EstherPlomp / TNW-RDM-101

Self paced materials of the RDM101 course
https://estherplomp.github.io/TNW-RDM-101/
Creative Commons Attribution 4.0 International
6 stars 2 forks source link

Assignment 1 Giacomo Lastrucci #83

Closed giacomolastrucci closed 11 months ago

giacomolastrucci commented 1 year ago

Introduction

Hi all, my name is Giacomo, I am Italian and recently started a PhD at TU Delft in Chemical Engineering. I will be working on applying AI and machine learning in the process industry. I am passionate about travelling, hiking and cooking!

Describe your research in 2-3 sentences to someone that is not from your field (please avoid abbreviations)

During my research, I will be working on an alternative modeling technique for chemical processes, placed between traditional mechanistic modeling and novel machine learning methods. Recent deep learning models are able to extract features and learn from massive amounts of data without knowing any physical law. I will try to give these models the ability to learn the physics behind the problems to increase their prediction accuracy.

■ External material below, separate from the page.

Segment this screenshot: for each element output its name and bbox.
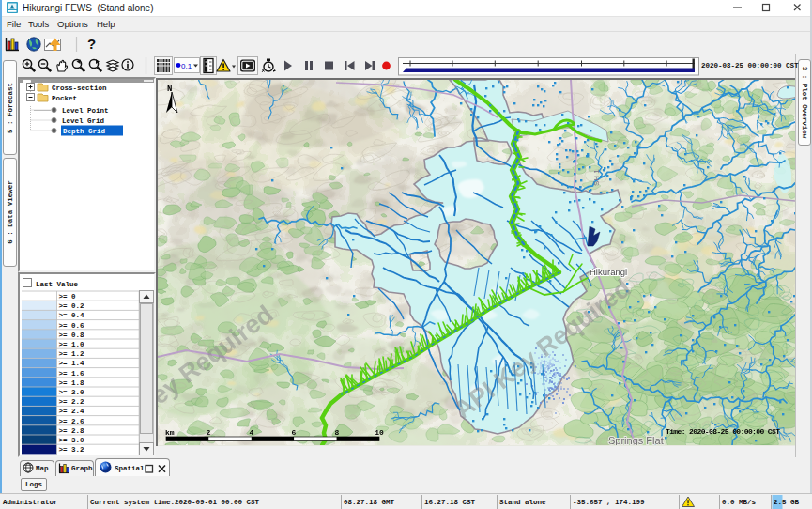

My research entails the following aspects:

Research Aspect Answer
Use/collect personal data (health data, interviews, surveys) No
Use/collect experimental data (lab experiments, measurements with instruments) No
Collaborate with industry Yes
Write/develop software as the main output of the project Yes
Use code (as in programming) for data analysis Yes
Work with large data (images, simulation models) Yes
Other: N/A

Reflections on the importance of RDM videos

I completely agree with the importance of proper data management. Despite can be a little of a pain at the beginning to find the proper organizational setup, it is something that pays in the long term. Apart from "dramatic" horror stories, on a daily basis, having a proper data management setup can save you a considerable amount of time. Having an easy retrieval of data, active backups and proper storing is of primary importance in the research field.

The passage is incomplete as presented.